* Required work
Only the lines from the beginning of the material below through the line with "nousee, on nopeuden" should be retyped exactly, and pictures are to be skipped.

* Records supplied
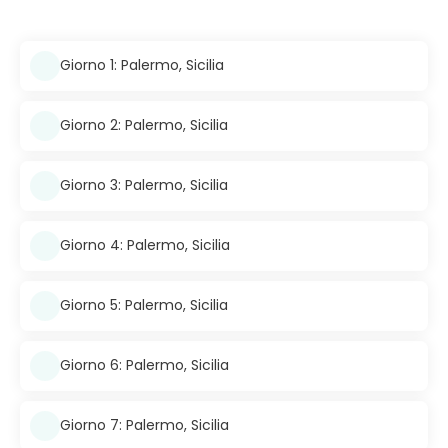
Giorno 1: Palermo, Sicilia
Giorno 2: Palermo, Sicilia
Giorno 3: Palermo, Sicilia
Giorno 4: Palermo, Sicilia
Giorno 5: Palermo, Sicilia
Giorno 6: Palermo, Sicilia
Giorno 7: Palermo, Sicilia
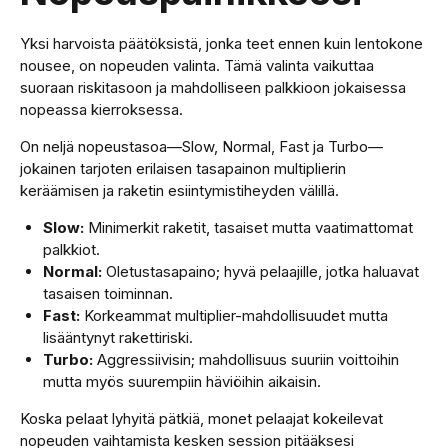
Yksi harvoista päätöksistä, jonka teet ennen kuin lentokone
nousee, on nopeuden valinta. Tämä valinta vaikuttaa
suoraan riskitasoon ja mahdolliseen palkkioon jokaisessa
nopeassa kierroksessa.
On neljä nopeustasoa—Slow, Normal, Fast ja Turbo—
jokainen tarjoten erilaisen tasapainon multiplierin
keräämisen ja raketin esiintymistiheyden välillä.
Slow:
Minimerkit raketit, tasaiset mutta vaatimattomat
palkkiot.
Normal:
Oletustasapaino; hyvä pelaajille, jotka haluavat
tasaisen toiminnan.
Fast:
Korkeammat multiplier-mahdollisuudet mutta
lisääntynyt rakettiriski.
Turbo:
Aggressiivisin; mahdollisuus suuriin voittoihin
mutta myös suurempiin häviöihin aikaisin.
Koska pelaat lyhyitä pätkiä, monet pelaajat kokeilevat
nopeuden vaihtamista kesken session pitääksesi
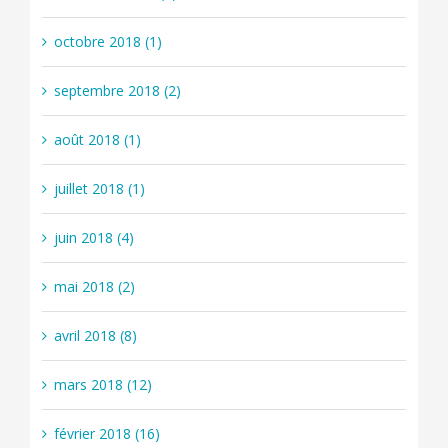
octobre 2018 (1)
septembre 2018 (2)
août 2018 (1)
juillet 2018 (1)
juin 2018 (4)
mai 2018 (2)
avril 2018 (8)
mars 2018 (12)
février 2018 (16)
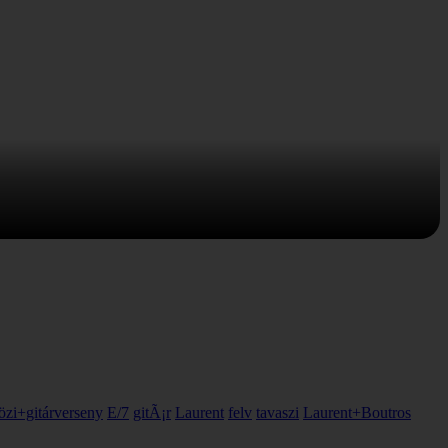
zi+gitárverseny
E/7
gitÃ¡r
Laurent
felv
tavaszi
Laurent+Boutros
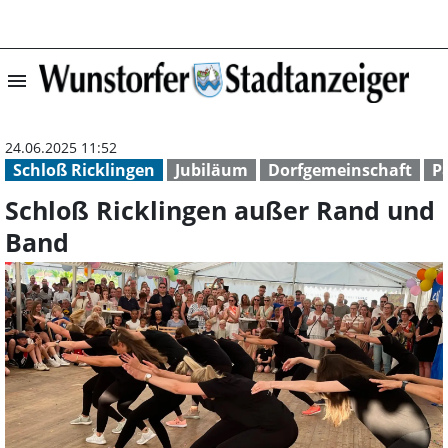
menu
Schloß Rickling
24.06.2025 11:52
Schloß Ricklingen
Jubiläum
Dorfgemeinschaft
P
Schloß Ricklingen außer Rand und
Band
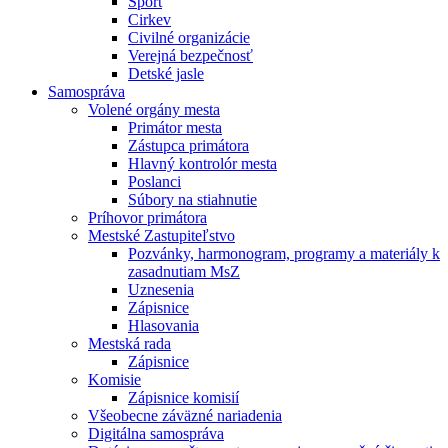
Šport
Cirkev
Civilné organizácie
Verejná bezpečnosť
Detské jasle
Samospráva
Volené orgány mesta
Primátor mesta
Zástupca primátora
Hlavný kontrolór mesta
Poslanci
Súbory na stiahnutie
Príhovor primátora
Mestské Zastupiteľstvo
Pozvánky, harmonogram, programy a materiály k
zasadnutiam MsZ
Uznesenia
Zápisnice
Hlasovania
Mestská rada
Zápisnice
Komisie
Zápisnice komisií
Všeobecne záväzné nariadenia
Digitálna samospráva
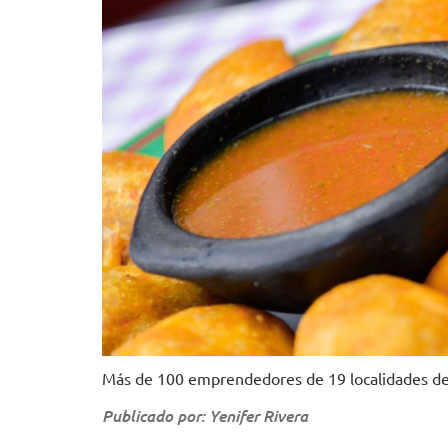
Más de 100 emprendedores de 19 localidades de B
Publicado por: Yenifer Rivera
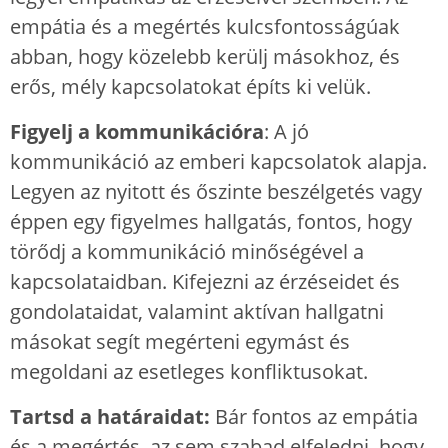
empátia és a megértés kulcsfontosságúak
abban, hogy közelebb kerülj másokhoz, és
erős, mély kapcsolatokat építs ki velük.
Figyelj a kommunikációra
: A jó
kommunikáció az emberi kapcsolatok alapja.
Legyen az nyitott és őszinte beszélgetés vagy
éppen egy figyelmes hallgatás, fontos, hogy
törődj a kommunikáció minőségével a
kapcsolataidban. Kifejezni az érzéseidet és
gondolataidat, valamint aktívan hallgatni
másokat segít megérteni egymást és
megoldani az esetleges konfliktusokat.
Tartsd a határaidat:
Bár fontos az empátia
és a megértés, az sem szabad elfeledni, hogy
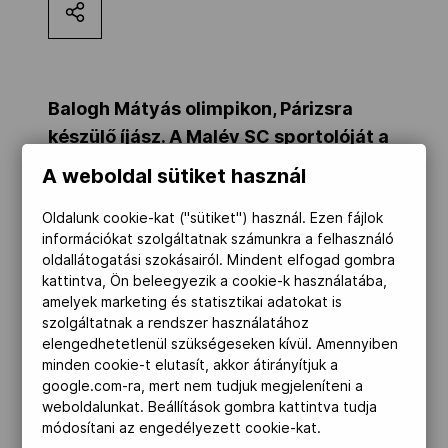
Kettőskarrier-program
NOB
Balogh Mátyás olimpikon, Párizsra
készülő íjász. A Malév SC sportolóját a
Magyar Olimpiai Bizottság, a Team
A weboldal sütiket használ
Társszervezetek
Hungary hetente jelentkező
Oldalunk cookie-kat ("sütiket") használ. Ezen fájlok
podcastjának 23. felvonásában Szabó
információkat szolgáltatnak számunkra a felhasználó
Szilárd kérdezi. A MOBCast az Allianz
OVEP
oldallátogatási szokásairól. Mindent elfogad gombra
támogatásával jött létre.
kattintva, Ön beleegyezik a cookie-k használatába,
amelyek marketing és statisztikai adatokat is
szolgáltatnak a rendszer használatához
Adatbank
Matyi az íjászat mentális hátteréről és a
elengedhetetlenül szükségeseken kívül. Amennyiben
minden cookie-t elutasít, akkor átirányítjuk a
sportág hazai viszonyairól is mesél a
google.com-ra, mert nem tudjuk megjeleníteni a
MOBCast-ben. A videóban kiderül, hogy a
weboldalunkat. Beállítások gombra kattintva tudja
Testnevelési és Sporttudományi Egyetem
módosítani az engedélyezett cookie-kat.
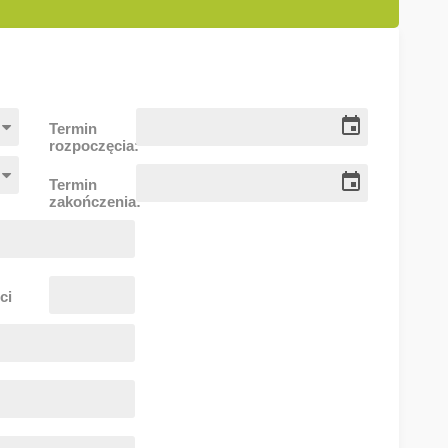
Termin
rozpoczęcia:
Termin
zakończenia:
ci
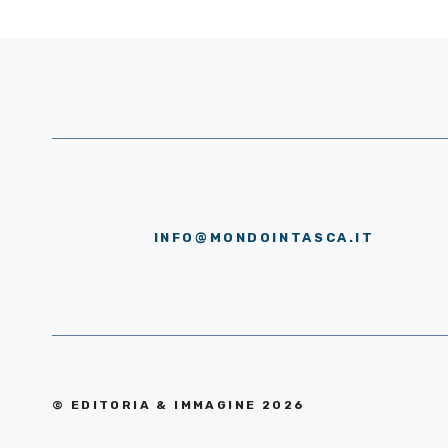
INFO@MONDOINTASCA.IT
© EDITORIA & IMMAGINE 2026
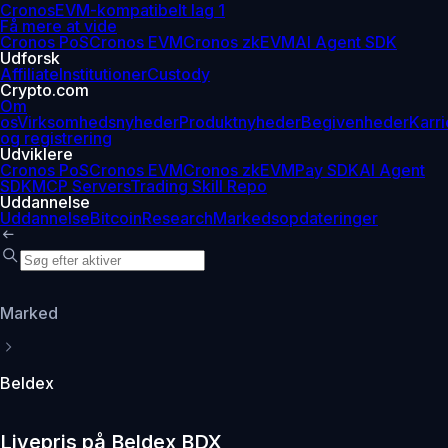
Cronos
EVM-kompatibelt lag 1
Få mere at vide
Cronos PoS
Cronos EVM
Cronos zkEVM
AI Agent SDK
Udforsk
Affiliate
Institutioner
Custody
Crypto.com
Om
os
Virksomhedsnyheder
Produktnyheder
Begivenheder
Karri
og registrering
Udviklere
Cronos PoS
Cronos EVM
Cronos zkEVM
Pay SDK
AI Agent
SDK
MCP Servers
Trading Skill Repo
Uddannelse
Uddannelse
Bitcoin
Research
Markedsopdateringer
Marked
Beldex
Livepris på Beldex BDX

* Expected answer
Giorno 1: Palermo, Sicilia
Giorno 2: Palermo, Sicilia
Giorno 3: Palermo, Sicilia
Giorno 4: Palermo, Sicilia
Giorno 5: Palermo, Sicilia
Giorno 6: Palermo, Sicilia
Giorno 7: Palermo, Sicilia
Yksi harvoista päätöksistä, jonka teet ennen kuin lentokone
nousee, on nopeuden valinta. Tämä valinta vaikuttaa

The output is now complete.